All projects are important – from the iconic super stars to the mundane quality of life improvements, we approach all of our work with the same dedication and reverence for the science and craft of engineering. But every once in a while a project comes along that we just can’t wait to get to work on; those special opportunities that give even the most seasoned and experienced engineer a case of the goosebumps when they are awarded…and still do when we drive past them. Join us this week as we talk about these projects that make us feel all warm and fuzzy inside.
Today for Engineers Week 2021 we are featuring the soulful geotechnical stylings of an engineer that we just love to wax poetic about. Oscar Merida has been celebrated and lauded numerous times throughout his career here at F&R. This year he was awarded our most distinctive recognition – The Guiding Star Award, which is bestowed upon the most seasoned technical professionals who mentor junior staff, serve as trusted advisors to our clients, and above all, help create a built world that is supported on the most solid foundations.
We are proud to have someone clients consider a go-to guy handling projects involving precious cultural treasures in our national capital region. When asked, Oscar is the last to toot his own horn – after all, it’s just dirt and rocks, right? Some projects are clear cut from the start. Others make the most experienced of engineers wonder, “well, now what do I do?” These are the projects Oscar lives for.
A true “renaissance” engineer, his vast knowledge of capital region substrata and the intricacies of geotechnical engineering leads him to excel on every type of project imaginable; a fifteen story building with below grade parking next to a Metro Station, the replacement of a nearly two mile bridge or, in the case of this featured project – an iconic and high profile museum built within mere yards of the Washington Monument.
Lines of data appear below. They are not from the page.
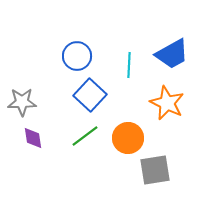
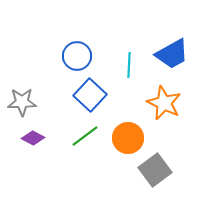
orange star: moved 3 px left
purple diamond: rotated 55 degrees counterclockwise
gray square: rotated 28 degrees counterclockwise
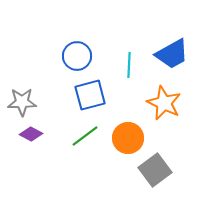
blue square: rotated 32 degrees clockwise
purple diamond: moved 2 px left, 4 px up
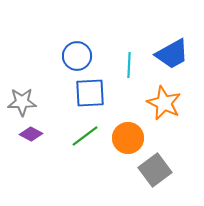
blue square: moved 2 px up; rotated 12 degrees clockwise
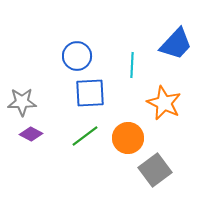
blue trapezoid: moved 4 px right, 10 px up; rotated 18 degrees counterclockwise
cyan line: moved 3 px right
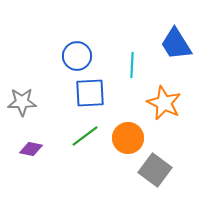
blue trapezoid: rotated 105 degrees clockwise
purple diamond: moved 15 px down; rotated 15 degrees counterclockwise
gray square: rotated 16 degrees counterclockwise
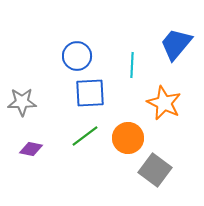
blue trapezoid: rotated 72 degrees clockwise
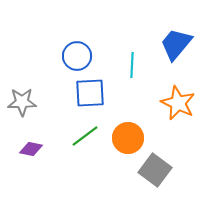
orange star: moved 14 px right
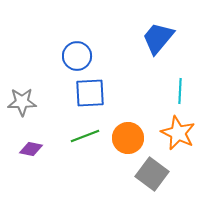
blue trapezoid: moved 18 px left, 6 px up
cyan line: moved 48 px right, 26 px down
orange star: moved 30 px down
green line: rotated 16 degrees clockwise
gray square: moved 3 px left, 4 px down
Oscar works closely with the Smithsonian Institution – he, and the rest of us at F&R consider it one of our highest privileges. So when the new $500 million National Museum of African American History & Culture was slated to be constructed on the only remaining parcel left on the National Mall, on a spot so precariously close to a very tall and somewhat foundationally unsound monument to our national identity …well, you get the picture. Pretty scary, and possibly a C.E.E.: Career Ending Event.
While designs were being conceptualized, Oscar and his team were tasked with overcoming significant challenges regarding site development, including the very high groundwater levels taking up residence in our nation’s capital. The new museum was designed to extend 47 feet below the groundwater table. Analysis showed that dewatering associated with excavation would result in a conical depression extending below the Washington Monument, inducing further settlement of the structure which is constructed, unbelievably enough, on shallow foundations.
Working with Clark/Smoot/Russell JV – the general contractor managing the construction program – Oscar developed a Support of Excavation Scheme that acted as a permanent hydraulic cut off during excavation
, thereby isolating the site from adjacent historic structures. Once the significant challenge of possibly knocking over the Washington Monument was averted (no big deal!), Oscar designed a hybrid mat foundation and driven pile system to support the massive column loads of the proposed six story museum.
The final challenge presented to Oscar and his geotechnical team was to perform near-constant groundwater monitoring during and post-construction to ensure that not one drop could cause settlement issues.
We’re pretty biased, but this is just one of those projects – and Oscar is just one of those engineers – that we’ll love to talk about for decades to come at F&R. Thank you Oscar, and thank you to all the engineers out there who strive to make our world a better, safer, more livable place.